◆ **DIRECTIONS**: Whenever a line in the records below holds the string "Utrecht", copy it out.

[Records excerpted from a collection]
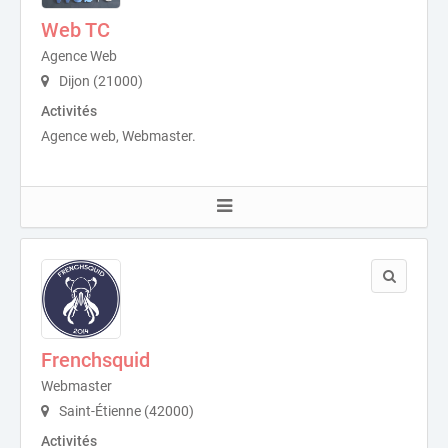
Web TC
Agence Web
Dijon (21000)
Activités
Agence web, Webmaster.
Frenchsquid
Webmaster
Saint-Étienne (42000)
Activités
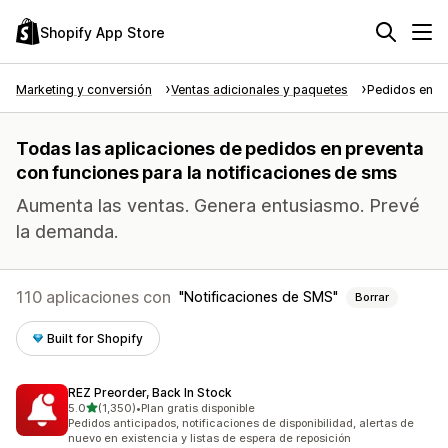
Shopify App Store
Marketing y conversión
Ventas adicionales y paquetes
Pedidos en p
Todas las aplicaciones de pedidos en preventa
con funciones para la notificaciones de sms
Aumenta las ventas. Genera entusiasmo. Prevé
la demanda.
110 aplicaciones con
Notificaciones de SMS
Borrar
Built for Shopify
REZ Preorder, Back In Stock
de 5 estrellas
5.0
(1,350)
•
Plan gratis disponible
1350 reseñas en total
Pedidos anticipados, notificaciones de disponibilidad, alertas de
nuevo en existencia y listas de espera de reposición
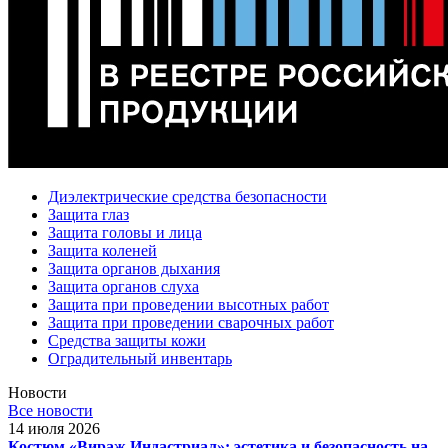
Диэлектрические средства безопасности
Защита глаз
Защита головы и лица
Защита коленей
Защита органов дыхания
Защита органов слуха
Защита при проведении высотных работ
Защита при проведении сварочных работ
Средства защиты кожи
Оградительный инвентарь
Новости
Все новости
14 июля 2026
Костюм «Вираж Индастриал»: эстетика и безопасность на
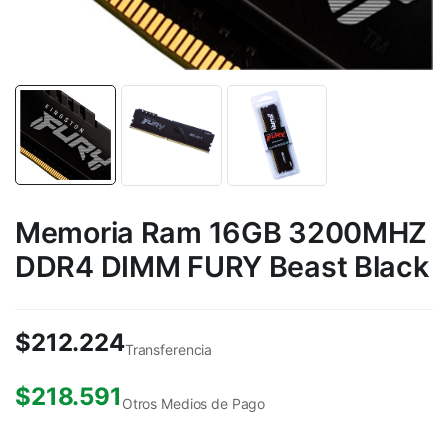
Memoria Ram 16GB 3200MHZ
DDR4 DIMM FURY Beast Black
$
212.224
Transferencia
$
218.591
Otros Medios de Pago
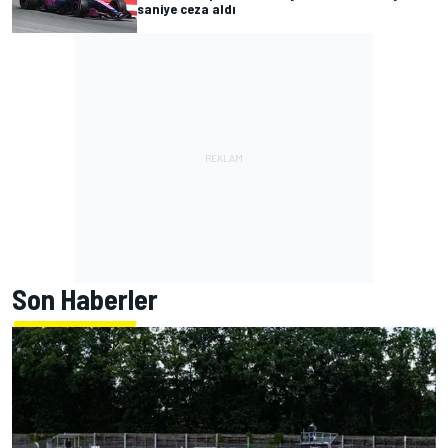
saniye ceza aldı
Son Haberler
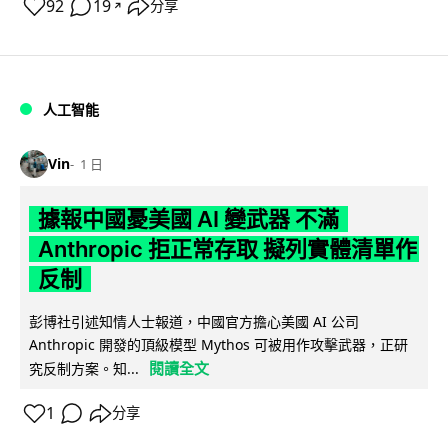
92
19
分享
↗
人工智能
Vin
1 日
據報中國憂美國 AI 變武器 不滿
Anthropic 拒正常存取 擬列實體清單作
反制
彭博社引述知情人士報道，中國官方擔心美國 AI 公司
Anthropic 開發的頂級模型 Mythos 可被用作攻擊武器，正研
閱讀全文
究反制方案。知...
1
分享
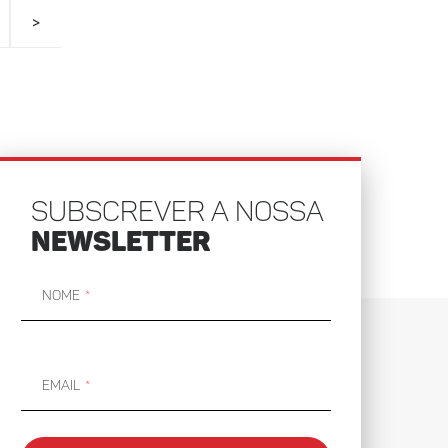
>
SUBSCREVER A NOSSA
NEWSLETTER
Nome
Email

...

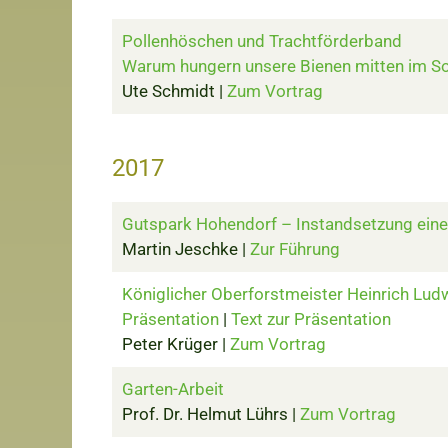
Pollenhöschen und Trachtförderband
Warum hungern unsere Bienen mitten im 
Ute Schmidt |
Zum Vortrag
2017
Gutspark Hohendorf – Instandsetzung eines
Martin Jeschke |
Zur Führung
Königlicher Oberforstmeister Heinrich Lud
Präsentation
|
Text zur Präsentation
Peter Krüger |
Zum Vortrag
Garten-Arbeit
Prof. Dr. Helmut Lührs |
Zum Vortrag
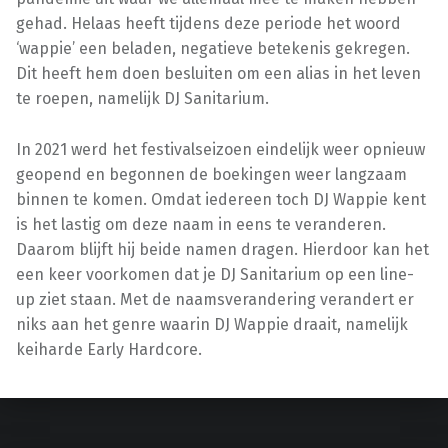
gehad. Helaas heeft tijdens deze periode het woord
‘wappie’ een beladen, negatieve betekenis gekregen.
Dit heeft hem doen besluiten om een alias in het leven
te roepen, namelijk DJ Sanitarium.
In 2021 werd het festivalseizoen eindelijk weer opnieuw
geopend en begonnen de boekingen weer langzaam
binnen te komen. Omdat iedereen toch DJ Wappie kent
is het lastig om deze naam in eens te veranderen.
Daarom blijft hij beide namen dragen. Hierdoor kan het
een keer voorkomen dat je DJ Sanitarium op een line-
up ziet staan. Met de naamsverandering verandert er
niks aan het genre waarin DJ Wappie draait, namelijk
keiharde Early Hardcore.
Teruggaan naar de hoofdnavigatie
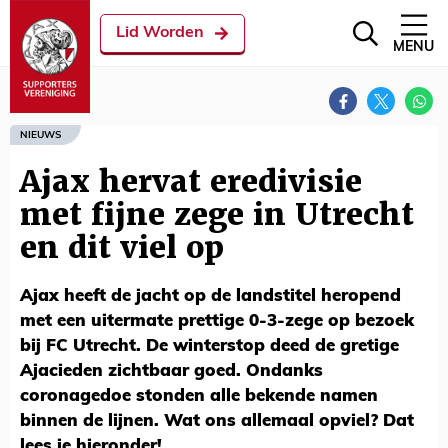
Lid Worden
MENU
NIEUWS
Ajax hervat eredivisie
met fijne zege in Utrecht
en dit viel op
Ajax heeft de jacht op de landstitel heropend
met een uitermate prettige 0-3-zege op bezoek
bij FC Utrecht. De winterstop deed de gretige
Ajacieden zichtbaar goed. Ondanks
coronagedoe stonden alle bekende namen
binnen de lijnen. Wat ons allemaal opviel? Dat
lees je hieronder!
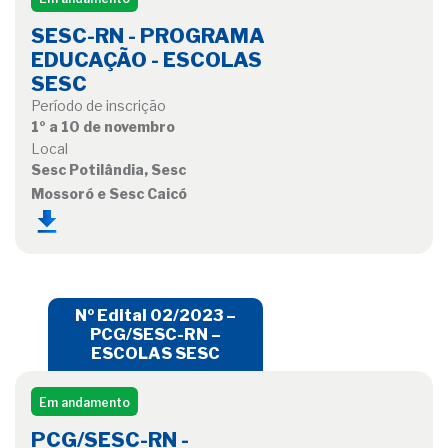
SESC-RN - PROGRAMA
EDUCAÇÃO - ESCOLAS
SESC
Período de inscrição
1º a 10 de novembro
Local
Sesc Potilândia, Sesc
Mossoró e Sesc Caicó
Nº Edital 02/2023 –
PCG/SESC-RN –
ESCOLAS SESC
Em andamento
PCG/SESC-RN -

◆ **RESULT FOR THIS TASK**:
met fijne zege in Utrecht
bij FC Utrecht. De winterstop deed de gretige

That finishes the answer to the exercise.